* _Materials provided_
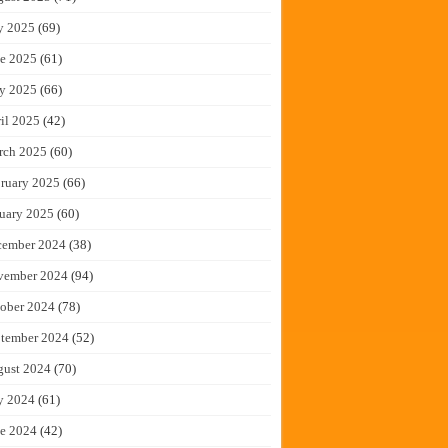
y 2025
(69)
e 2025
(61)
y 2025
(66)
il 2025
(42)
rch 2025
(60)
ruary 2025
(66)
uary 2025
(60)
cember 2024
(38)
vember 2024
(94)
ober 2024
(78)
tember 2024
(52)
gust 2024
(70)
y 2024
(61)
e 2024
(42)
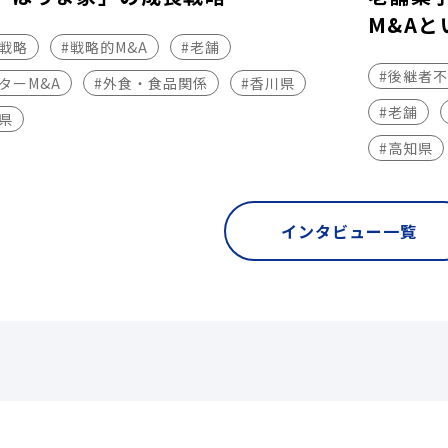
M&Aと
長戦略
#戦略的M&A
#老舗
#後継者
ターM&A
#外食・食品関係
#香川県
#老舗
県
#高知県
インタビュー一覧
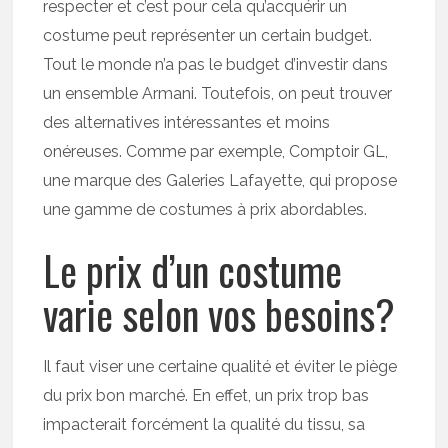
respecter et c’est pour cela qu’acquérir un
costume peut représenter un certain budget.
Tout le monde n’a pas le budget d’investir dans
un ensemble Armani. Toutefois, on peut trouver
des alternatives intéressantes et moins
onéreuses. Comme par exemple, Comptoir GL,
une marque des Galeries Lafayette, qui propose
une gamme de costumes à prix abordables.
Le prix d’un costume
varie selon vos besoins?
Il faut viser une certaine qualité et éviter le piège
du prix bon marché. En effet, un prix trop bas
impacterait forcément la qualité du tissu, sa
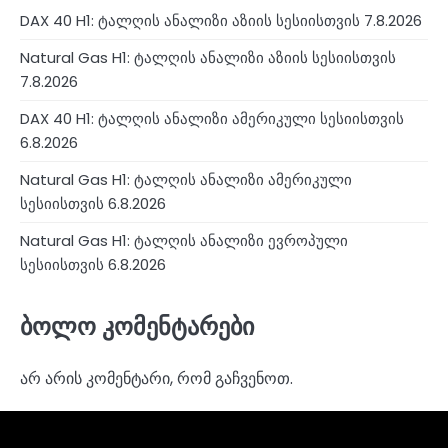
DAX 40 H1: ტალღის ანალიზი აზიის სესიისთვის 7.8.2026
Natural Gas H1: ტალღის ანალიზი აზიის სესიისთვის
7.8.2026
DAX 40 H1: ტალღის ანალიზი ამერიკული სესიისთვის
6.8.2026
Natural Gas H1: ტალღის ანალიზი ამერიკული
სესიისთვის 6.8.2026
Natural Gas H1: ტალღის ანალიზი ევროპული
სესიისთვის 6.8.2026
ბოლო კომენტარები
არ არის კომენტარი, რომ გაჩვენოთ.
4RunnerForex
4XP
admiralmarkets.com
alpari.com
avatrade.com
deriv.com
etoro.com
exness.com
fbs.com
finam.ru
Forex
forextime.com
fpmarkets.com
FTX
fxpro.com
FxPulp
hfeu.com
home.saxo
icmarkets.com
ig.com
interactivebrokers.com
Investizo
londontradingindex.com
naga.com
nordfx.com
pepperstone.com
roboforex.com
Rodeler
SkyFx
tickmill.com
TriumphFX
weltrade.com
wongaafx.com
xm.com
ანალიტიკა
ბროკერების
კონტაქტები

* _Your objective_
Among these entries, how many lines include the string "ტალღის"? Reply with the number by itself.

* _Expected output_
5